I arranged it. He could hop in the car after school and drive about fifteen miles due west on Spring Creek Parkway to get to Frito-Lay. A half-hour trip when the traffic’s not bad. After he’d been there a week, I called Ernie, the friend who got Jesus the job in his department. Ernie told me that Jesus was fitting in well.

A month later on a Saturday, Jesus was visiting my place for lunch. After lunch we were going to take Winkie to the vet for a checkup. We finished eating and Jesus played with Winkie on the living-room floor while I cleaned up.

“I think you saved my life,” he said when I came out of the kitchen. “I want to repay you but I guess I can’t right now.”

“I didn’t save your life. You’re a strong young man. When we met, I could see that you were just pausing for a minute in your life to take stock – that you were deciding what next step to take. It was easy to help you… but there is one thing you could promise me.”

“Name it.”

“If anything ever happens to me, that you’ll take care of Winkie.”

“I love Winkie,” he said. “Nothing is going to happen to you, but I promise anyway. Right now, rest your hips. I’ll take Winkie for his checkup today and then we’ll swing by that dog park at Jack Carter Park. I drive by it every day on the way to work. When we get back, I’ll make you some dinner.”

“Thanks, Jesus. At Jack Carter, please stick to the fenced small-dog area, OK?”


Before finding Jesus, my one big concern had always been Winkie, but I wasn’t worried now. Winkie had a new friend and protector.

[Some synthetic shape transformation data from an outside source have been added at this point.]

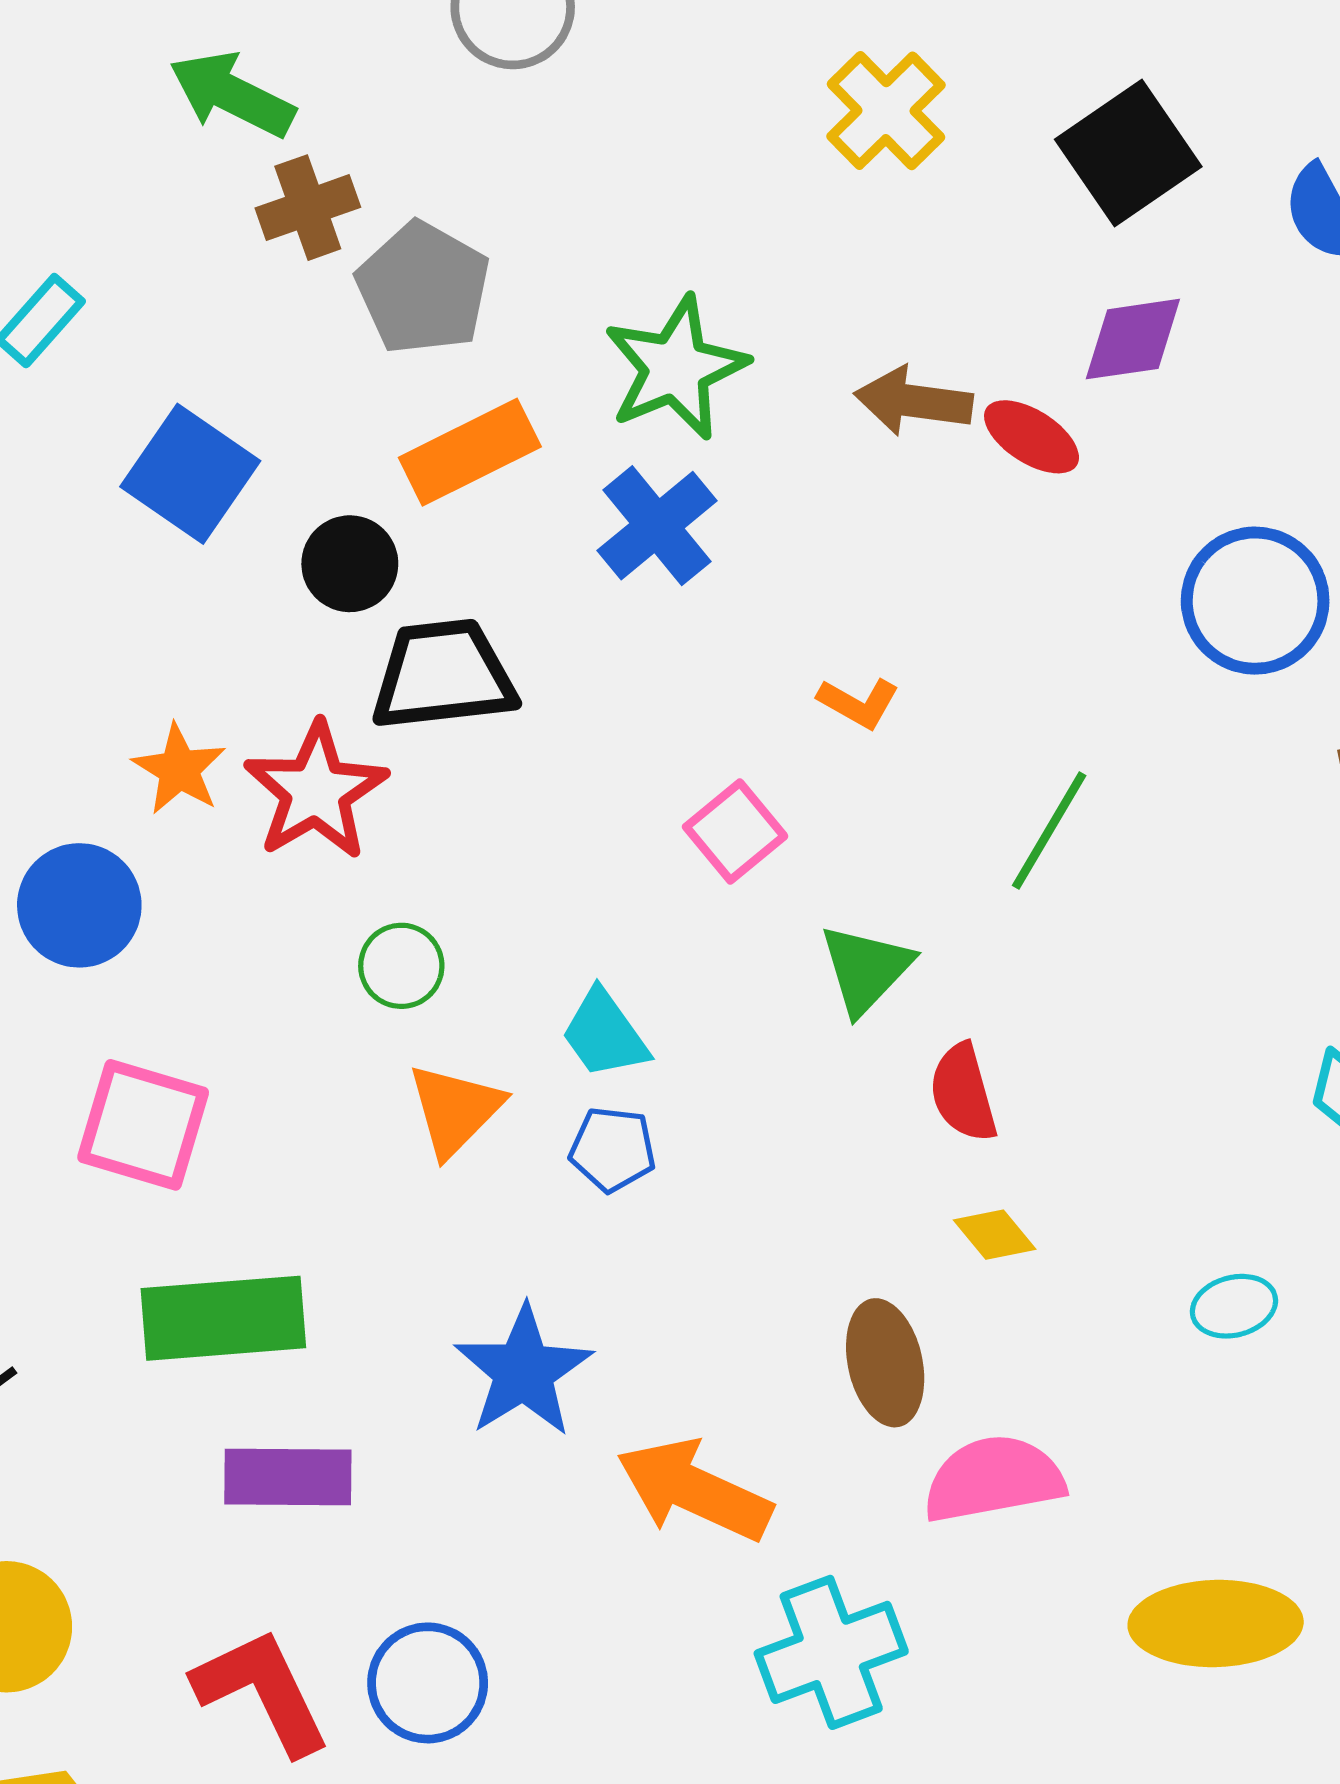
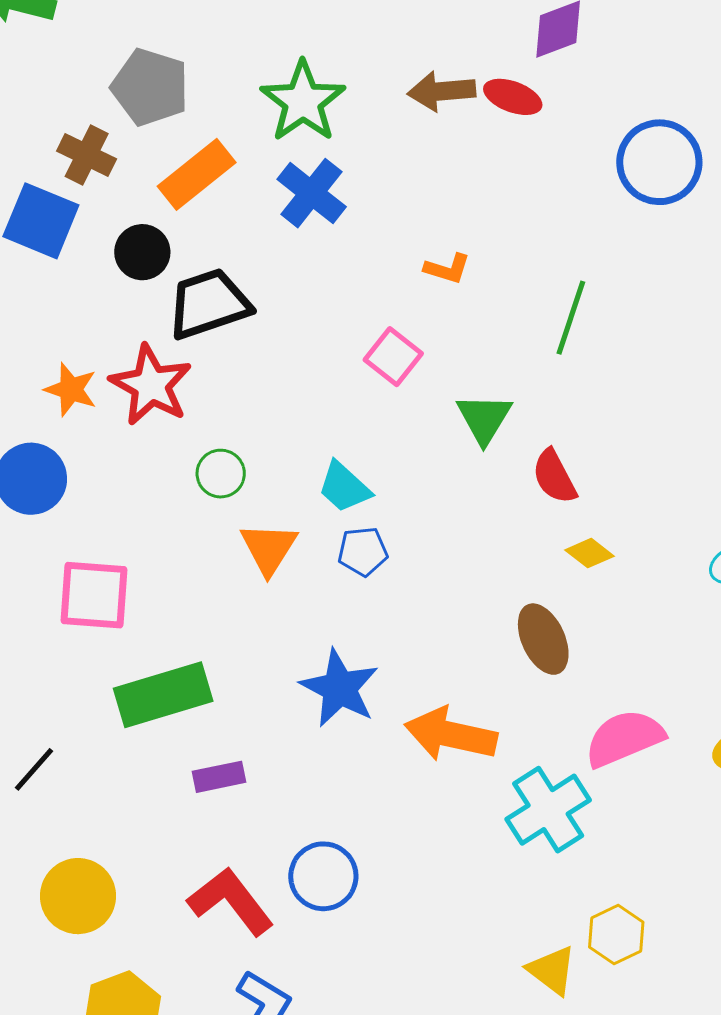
brown cross: (308, 208) -> (87, 155), moved, turned -32
purple rectangle: (288, 1477) -> (219, 777), size x0.7
pink semicircle: (994, 1479) -> (624, 738), moved

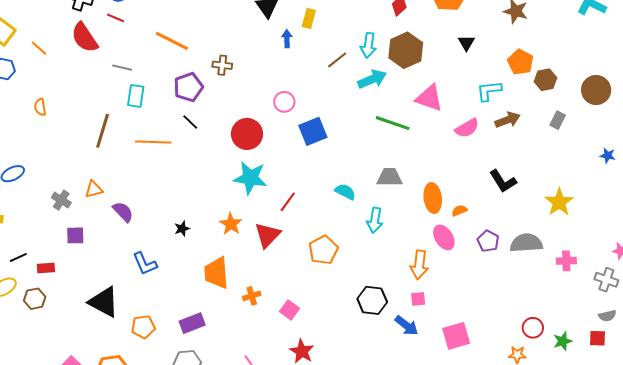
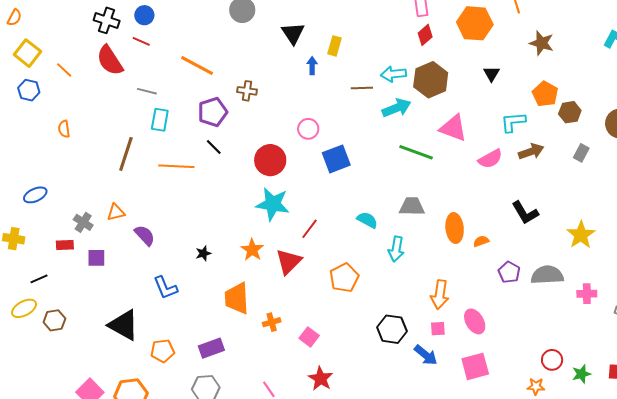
cyan arrow: (368, 45) -> (393, 74), turned 75
brown line: (337, 60) -> (362, 88), turned 35
pink ellipse: (444, 237) -> (475, 321), moved
red rectangle: (46, 268) -> (65, 245), moved

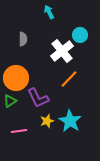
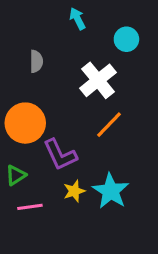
cyan circle: (80, 35) -> (126, 39), moved
green triangle: (10, 101) -> (16, 175), moved

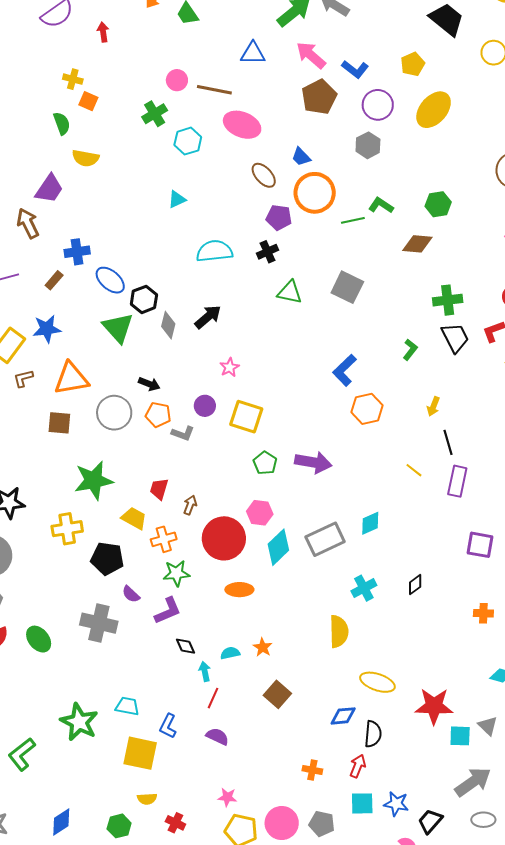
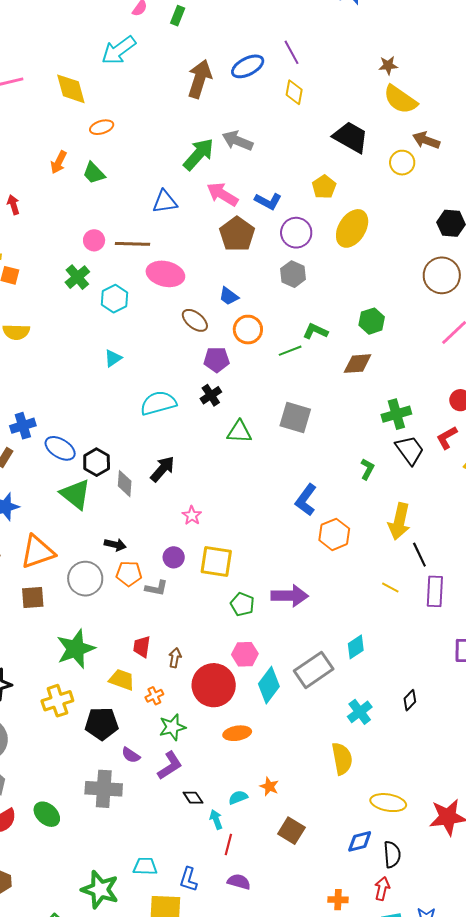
orange circle: (315, 193) -> (248, 330), size x0.7
yellow arrow: (433, 406) -> (399, 521), size x1.8
orange cross: (164, 539) -> (154, 696), size x0.7

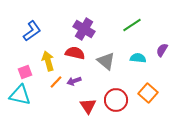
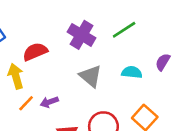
purple cross: (84, 29) -> (82, 35), moved
red semicircle: (75, 53) -> (35, 52), moved, turned -36

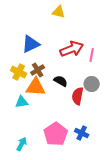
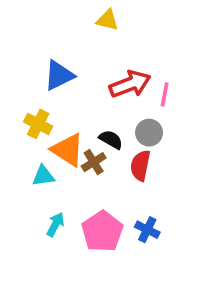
brown cross: (38, 70) -> (94, 162), moved
gray circle: (92, 84) -> (149, 133), moved
orange triangle: (36, 87) -> (68, 150), turned 30
cyan arrow: (22, 144) -> (55, 224), moved

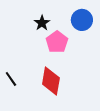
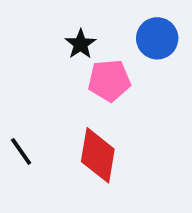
pink pentagon: (57, 42) -> (109, 81), turned 30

As soon as they left, I went into the bedroom and assembled Janet’s remaining pill bottles. I picked out the sedatives, the tranquilizers, and the pain-killers, and I took as many of them as I could without throwing up. I didn’t want two new hips. I wanted Janet. I didn’t like the idea of Jesus and Winkie finding me dead when they got back, but now that my affairs were in order, I was off to join my wife.